By contrast, at least two insanity acquittees in Connecticut have been able to attack their insanity acquittals successfully via habeas corpus petitions. In State v. Connelly, 700 A.2d 694 (Conn. App. Ct. 1997) the petitioner had originally been found not guilty by reason of insanity of kidnapping and assault and was committed to the jurisdiction of the Psychiatric Security Review Board for a period of 10 years. Mr. Connelly filed a pro se writ of habeas corpus to vacate his insanity acquittal, arguing that he was not aware of his right to a trial without the use of an insanity defense. His insanity acquittal was vacated, and he was granted a new trial, at which he was found guilty of the same charges and was sentenced to 40 years of incarceration.

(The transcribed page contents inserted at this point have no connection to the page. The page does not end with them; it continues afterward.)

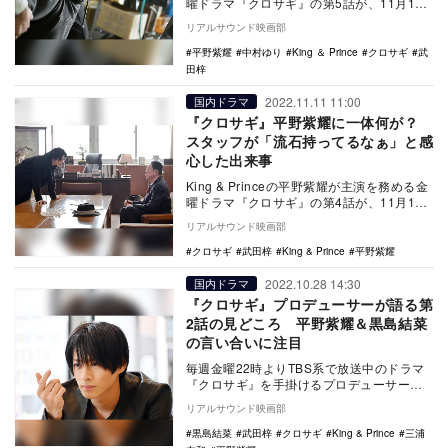
曜ドラマ『クロサギ』の第5話が、11月18
日にTBS系で放送される。…
リアルサウンド映画部
平野紫耀
中村ゆり
King ＆ Prince
クロサギ
武
田梓
2022.11.11 11:00
国内ドラマ
『クロサギ』平野紫耀に一体何が？
スタッフが「流石持ってるなぁ」と感
心した出来事
King & Princeの平野紫耀が主演を務める金
曜ドラマ『クロサギ』の第4話が、11月11
日にTBS系で放送される。…
リアルサウンド映画部
クロサギ
武田梓
King & Prince
平野紫耀
2022.10.28 14:30
国内ドラマ
『クロサギ』プロデューサーが語る第
2話の見どころ 平野紫耀＆黒島結菜
の言い合いに注目
毎週金曜22時よりTBS系で放送中のドラマ
『クロサギ』を手掛けるプロデューサー・
武田梓が、第2話の見どころや注目シーンを
リアルサウンド映画部
語った。…
黒島結菜
武田梓
クロサギ
King & Prince
三浦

In the case of Miller v. Angliker, 848 F.2d 1312 (2nd Cir. 1988), the petitioner, after having been found not guilty by reason of insanity of multiple murder charges, petitioned the federal district court for a writ of habeas corpus. He contended that his confinement resulted from violation of his Sixth Amendment right to the effective assistance of counsel as well as his due process right to be provided with exculpatory information in the possession of the state. He indicated that both of these affected his decision to plead not guilty by reason of insanity rather than simply not guilty. The Second Circuit Court reversed the dismissal order and remanded the case to the district court to grant the writ unless, within a reasonable time, the state brought Mr. Miller to trial.
These cases illustrate that the issue of whether insanity acquittees may withdraw their original insanity plea in pursuit of some other alternative is not clearly settled. The Court of Appeals for the District of Columbia has certainly been less sympathetic to an acquittee’s claim that he did not know he had other options than has the Second Circuit or the Connecticut Appellate Court. In the present case, the Eighth Circuit saw no reason to allow Archuleta the right to relitigate his insanity defense case.